=== Section Start ===

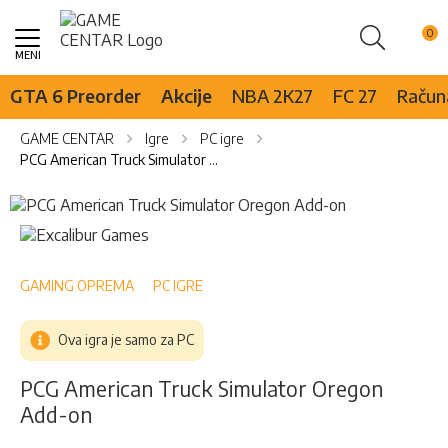
Pretraži
Skip
to
Content
GTA 6 Preorder
Akcije
NBA 2K27
FC 27
Računa
GAME CENTAR
Igre
PC igre
PCG American Truck Simulator Oregon Add-on
Skip
to
Skip
the
to
end
the
of
beginning
GAMING OPREMA
PC IGRE
the
of
images
the
Ova igra je samo za PC
gallery
images
gallery
PCG American Truck Simulator Oregon
Add-on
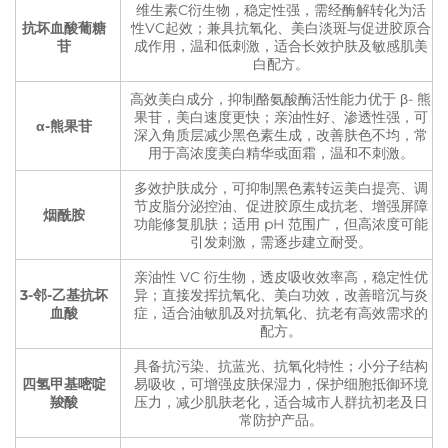
维生素C衍生物，稳定性强，需经酶解转化为活
抗坏血酸葡糖
性VC起效；兼具抗氧化、美白淡斑与促进胶原合
苷
成作用，温和低刺激，适合长效护肤及敏感肌美
白配方。
高效美白成分，抑制酪氨酸酶活性能力优于 β- 熊
果苷，美白速度更快；亲油性好、渗透性强，可
α-熊果苷
深入角质层减少黑色素生成，改善肤色不均，常
用于高浓度美白精华或面霜，温和不刺激。
多效护肤成分，可抑制黑色素转运美白提亮、调
节皮脂分泌控油、促进胶原生成抗老、增强屏障
烟酰胺
功能修复肌肤；适用 pH 范围广，但高浓度可能
引发刺激，需逐步建立耐受。
亲油性 VC 衍生物，透皮吸收效率高，稳定性优
3-邻-乙基抗坏
异；直接发挥抗氧化、美白功效，改善暗沉与炎
血酸
症，适合油敏肌及对抗氧化、抗老有高效需求的
配方。
具备抗污染、抗蓝光、抗氧化特性；小分子结构
四氢甲基嘧啶
易吸收，可增强皮肤保湿力，保护细胞抵御环境
羧酸
压力，减少肌肤老化，适合城市人群抗初老及日
常防护产品。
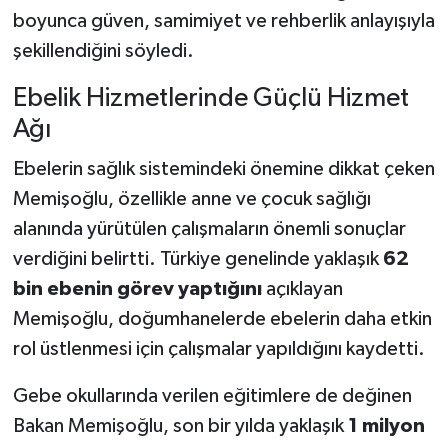
boyunca güven, samimiyet ve rehberlik anlayışıyla
şekillendiğini söyledi.
Ebelik Hizmetlerinde Güçlü Hizmet
Ağı
Ebelerin sağlık sistemindeki önemine dikkat çeken
Memişoğlu, özellikle anne ve çocuk sağlığı
alanında yürütülen çalışmaların önemli sonuçlar
verdiğini belirtti. Türkiye genelinde yaklaşık
62
bin ebenin görev yaptığını
açıklayan
Memişoğlu, doğumhanelerde ebelerin daha etkin
rol üstlenmesi için çalışmalar yapıldığını kaydetti.
Gebe okullarında verilen eğitimlere de değinen
Bakan Memişoğlu, son bir yılda yaklaşık
1 milyon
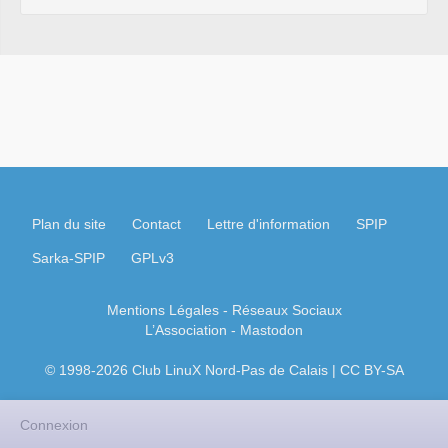
Plan du site
Contact
Lettre d'information
SPIP
Sarka-SPIP
GPLv3
Mentions Légales
- Réseaux Sociaux
L’Association
-
Mastodon
© 1998-2026 Club LinuX Nord-Pas de Calais | CC BY-SA
Connexion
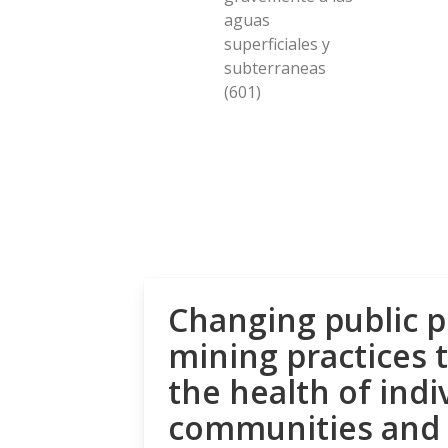
aguas
superficiales y
subterraneas
(601)
Changing public p
mining practices 
the health of indi
communities and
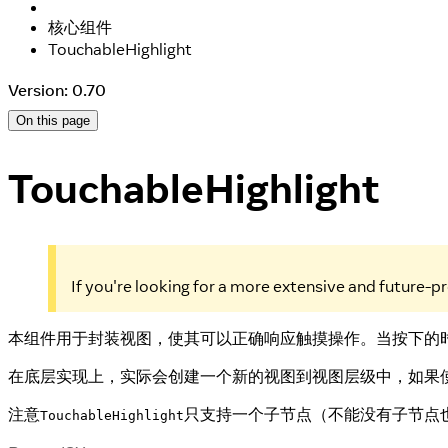
核心组件
TouchableHighlight
Version: 0.70
On this page
TouchableHighlight
If you're looking for a more extensive and future-
本组件用于封装视图，使其可以正确响应触摸操作。当按下的
在底层实现上，实际会创建一个新的视图到视图层级中，如果使用的
注意
只支持一个子节点（不能没有子节点也
TouchableHighlight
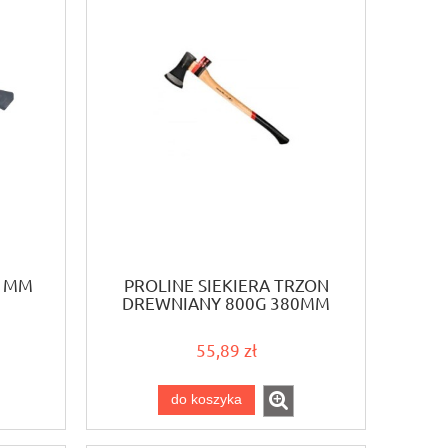
0 MM
PROLINE SIEKIERA TRZON
DREWNIANY 800G 380MM
12728
55,89 zł
do koszyka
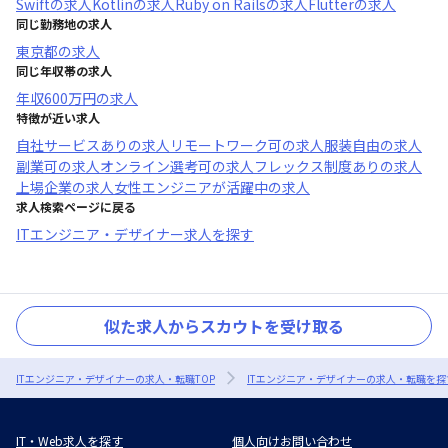
Swift
の求人
Kotlin
の求人
Ruby on Rails
の求人
Flutter
の求人
同じ勤務地の求人
東京都
の求人
同じ年収帯の求人
年収
600万円
の求人
特徴が近い求人
自社サービスあり
の求人
リモートワーク可
の求人
服装自由
の求人
副業可
の求人
オンライン選考可
の求人
フレックス制度あり
の求人
上場企業
の求人
女性エンジニアが活躍中
の求人
求人検索ページに戻る
ITエンジニア・デザイナー求人を探す
似た求人からスカウトを受け取る
ITエンジニア・デザイナーの求人・転職TOP
ITエンジニア・デザイナーの求人・転職を探
IT・Web求人を探す
個人向けお問い合わせ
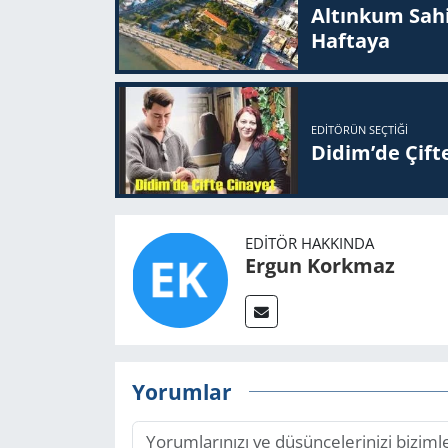
Altınkum Sahil
Haftaya
EDITÖRÜN SEÇTIĞI
Didim’de Çifte
EDITÖR HAKKINDA
Ergun Korkmaz
Yorumlar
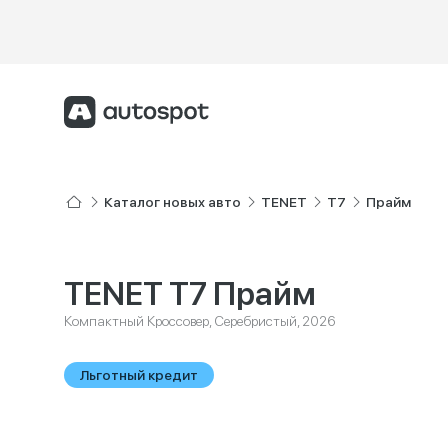
Каталог новых авто
TENET
T7
Прайм
TENET T7 Прайм
Компактный Кроссовер, Серебристый, 2026
Льготный кредит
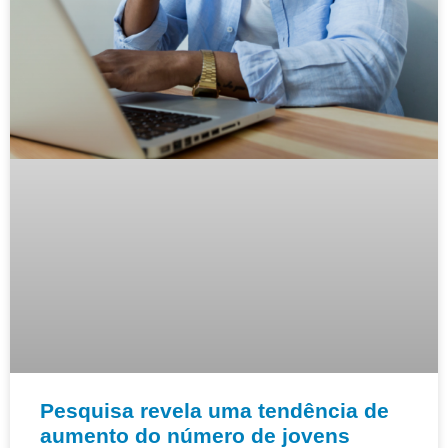
Pesquisa revela uma tendência de
aumento do número de jovens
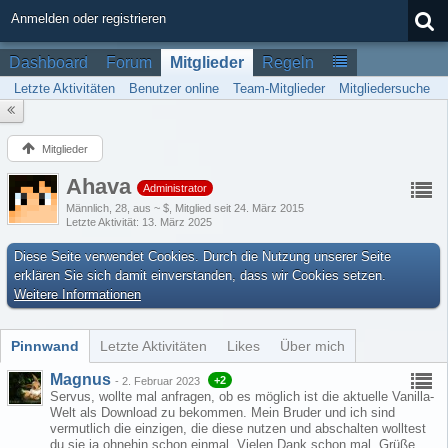
Anmelden oder registrieren
Dashboard
Forum
Mitglieder
Regeln
Letzte Aktivitäten
Benutzer online
Team-Mitglieder
Mitgliedersuche
Mitglieder
Ahava
Administrator
Männlich
28
aus ~ $
Mitglied seit 24. März 2015
Letzte Aktivität
13. März 2025
Diese Seite verwendet Cookies. Durch die Nutzung unserer Seite
erklären Sie sich damit einverstanden, dass wir Cookies setzen.
Weitere Informationen
Pinnwand
Letzte Aktivitäten
Likes
Über mich
Magnus
+2
-
2. Februar 2023
Servus, wollte mal anfragen, ob es möglich ist die aktuelle Vanilla-
Welt als Download zu bekommen. Mein Bruder und ich sind
vermutlich die einzigen, die diese nutzen und abschalten wolltest
du sie ja ohnehin schon einmal. Vielen Dank schon mal. Grüße,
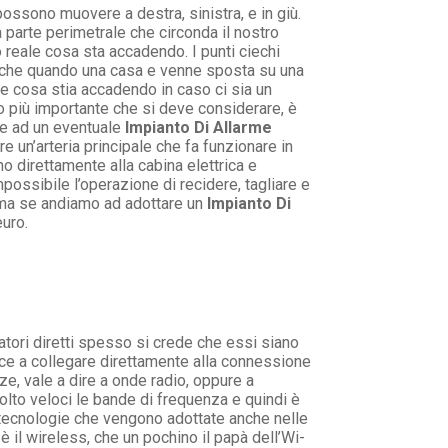
possono muovere a destra, sinistra, e in giù.
 parte perimetrale che circonda il nostro
reale cosa sta accadendo. I punti ciechi
re che quando una casa e venne sposta su una
ere cosa stia accadendo in caso ci sia un
nto più importante che si deve considerare, è
le ad un eventuale
Impianto Di Allarme
e un’arteria principale che fa funzionare in
o direttamente alla cabina elettrica e
possibile l’operazione di recidere, tagliare e
, ma se andiamo ad adottare un
Impianto Di
euro.
tori diretti spesso si crede che essi siano
sce a collegare direttamente alla connessione
e, vale a dire a onde radio, oppure a
lto veloci le bande di frequenza e quindi è
tecnologie che vengono adottate anche nelle
 è il wireless, che un pochino il papà dell’Wi-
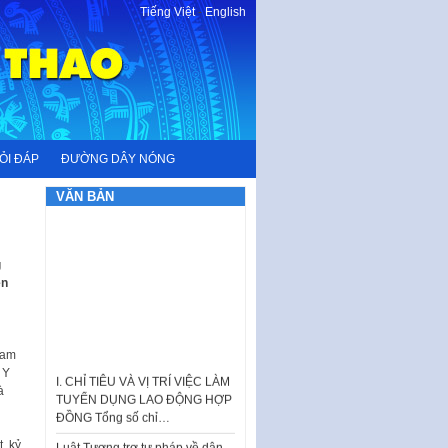
Tiếng Việt
-
English
ỎI ĐÁP
ĐƯỜNG DÂY NÓNG
VĂN BẢN
g
ện
ham
I. CHỈ TIÊU VÀ VỊ TRÍ VIỆC LÀM
 Y
TUYỂN DỤNG LAO ĐỘNG HỢP
à
ĐỒNG Tổng số chỉ…
Luật Tương trợ tư pháp về dân
sự và Kế hoạch số 187KH-
, kỷ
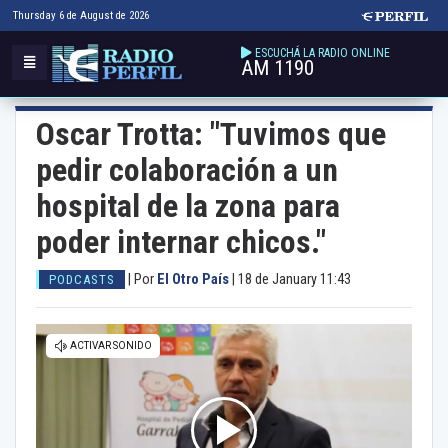
Thursday 6 de August de 2026
ESCUCHÁ LA RADIO ONLINE
AM 1190
Oscar Trotta: "Tuvimos que
pedir colaboración a un
hospital de la zona para
poder internar chicos."
|
Por
El Otro País
|
18 de January 11:43
PODCASTS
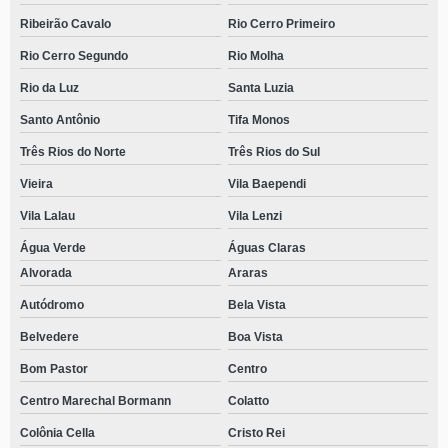
Ribeirão Cavalo
Rio Cerro Primeiro
Rio Cerro Segundo
Rio Molha
Rio da Luz
Santa Luzia
Santo Antônio
Tifa Monos
Três Rios do Norte
Três Rios do Sul
Vieira
Vila Baependi
Vila Lalau
Vila Lenzi
Água Verde
Águas Claras
Alvorada
Araras
Autódromo
Bela Vista
Belvedere
Boa Vista
Bom Pastor
Centro
Centro Marechal Bormann
Colatto
Colônia Cella
Cristo Rei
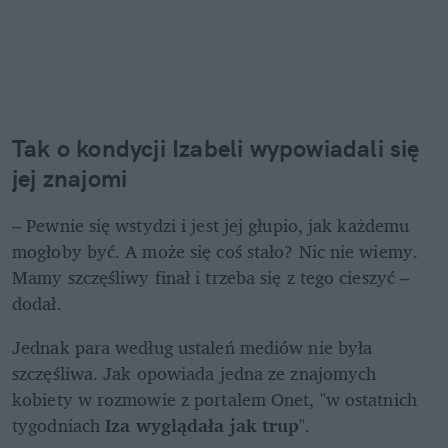
Tak o kondycji Izabeli wypowiadali się 
jej znajomi 
– Pewnie się wstydzi i jest jej głupio, jak każdemu 
mogłoby być. A może się coś stało? Nic nie wiemy. 
Mamy szczęśliwy finał i trzeba się z tego cieszyć – 
dodał.
Jednak para według ustaleń mediów nie była 
szczęśliwa. Jak opowiada jedna ze znajomych 
kobiety w rozmowie z portalem Onet, "w ostatnich 
tygodniach 
Iza wyglądała jak trup
". 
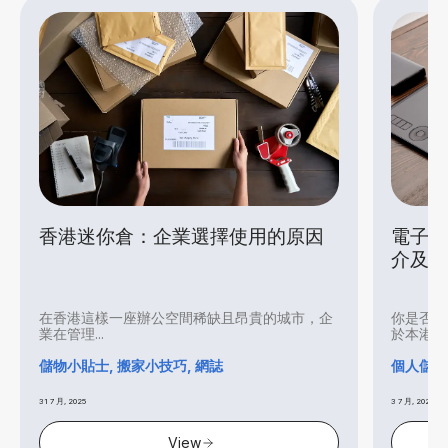
香港迷你倉：企業選擇使用的原因
電子產
介及
在香港這樣一座辦公空間稀缺且昂貴的城市，企
你是否打
業在管理...
於本港炎..
儲物小貼士, 搬家小技巧, 網誌
個人儲存
31 7 月, 2025
3 7 月, 2025
View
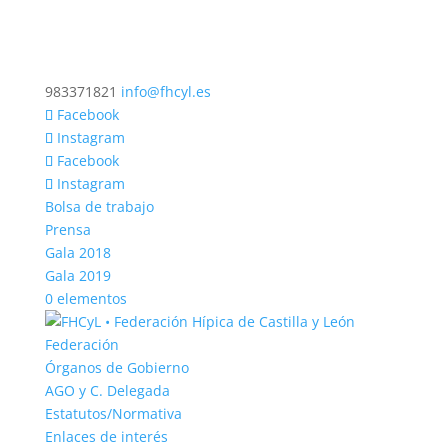
983371821
info@fhcyl.es
Facebook
Instagram
Facebook
Instagram
Bolsa de trabajo
Prensa
Gala 2018
Gala 2019
0 elementos
Federación
Órganos de Gobierno
AGO y C. Delegada
Estatutos/Normativa
Enlaces de interés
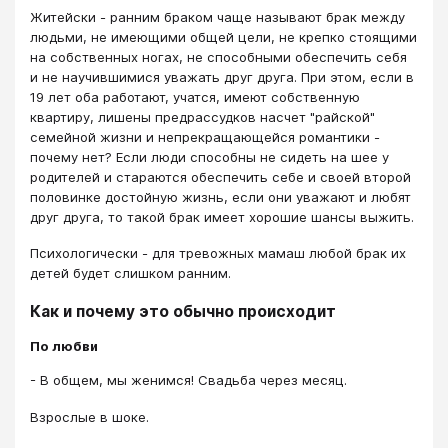
Житейски - ранним браком чаще называют брак между
людьми, не имеющими общей цели, не крепко стоящими
на собственных ногах, не способными обеспечить себя
и не научившимися уважать друг друга. При этом, если в
19 лет оба работают, учатся, имеют собственную
квартиру, лишены предрассудков насчет "райской"
семейной жизни и непрекращающейся романтики -
почему нет? Если люди способны не сидеть на шее у
родителей и стараются обеспечить себе и своей второй
половинке достойную жизнь, если они уважают и любят
друг друга, то такой брак имеет хорошие шансы выжить.
Психологически - для тревожных мамаш любой брак их
детей будет слишком ранним.
Как и почему это обычно происходит
По любви
- В общем, мы женимся! Свадьба через месяц.
Взрослые в шоке.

=== Section End ===

What you will do => Return exactly the lines of the material above, starting at the line containing "Bakan Memişoğlu, son bir yılda yaklaşık" and finishing at the line containing "Каталог новых авто", without any pictures.

Answer to the exercise =>
Bakan Memişoğlu, son bir yılda yaklaşık
1 milyon
Plan du site
Contact
Lettre d'information
SPIP
Sarka-SPIP
GPLv3
Mentions Légales
- Réseaux Sociaux
L’Association
-
Mastodon
© 1998-2026 Club LinuX Nord-Pas de Calais | CC BY-SA
Connexion
aguas
superficiales y
subterraneas
(601)
Changing public p
mining practices 
the health of indi
communities and
核心组件
TouchableHighlight
Version: 0.70
On this page
TouchableHighlight
If you're looking for a more extensive and future-
本组件用于封装视图，使其可以正确响应触摸操作。当按下的
在底层实现上，实际会创建一个新的视图到视图层级中，如果使用的
注意
只支持一个子节点（不能没有子节点也
TouchableHighlight
0 MM
PROLINE SIEKIERA TRZON
DREWNIANY 800G 380MM
12728
55,89 zł
do koszyka
Swift
の求人
Kotlin
の求人
Ruby on Rails
の求人
Flutter
の求人
同じ勤務地の求人
東京都
の求人
同じ年収帯の求人
年収
600万円
の求人
特徴が近い求人
自社サービスあり
の求人
リモートワーク可
の求人
服装自由
の求人
副業可
の求人
オンライン選考可
の求人
フレックス制度あり
の求人
上場企業
の求人
女性エンジニアが活躍中
の求人
求人検索ページに戻る
ITエンジニア・デザイナー求人を探す
似た求人からスカウトを受け取る
ITエンジニア・デザイナーの求人・転職TOP
ITエンジニア・デザイナーの求人・転職を探
IT・Web求人を探す
個人向けお問い合わせ
Altınkum Sahil
Haftaya
EDITÖRÜN SEÇTIĞI
Didim’de Çifte
EDITÖR HAKKINDA
Ergun Korkmaz
Yorumlar
Каталог новых авто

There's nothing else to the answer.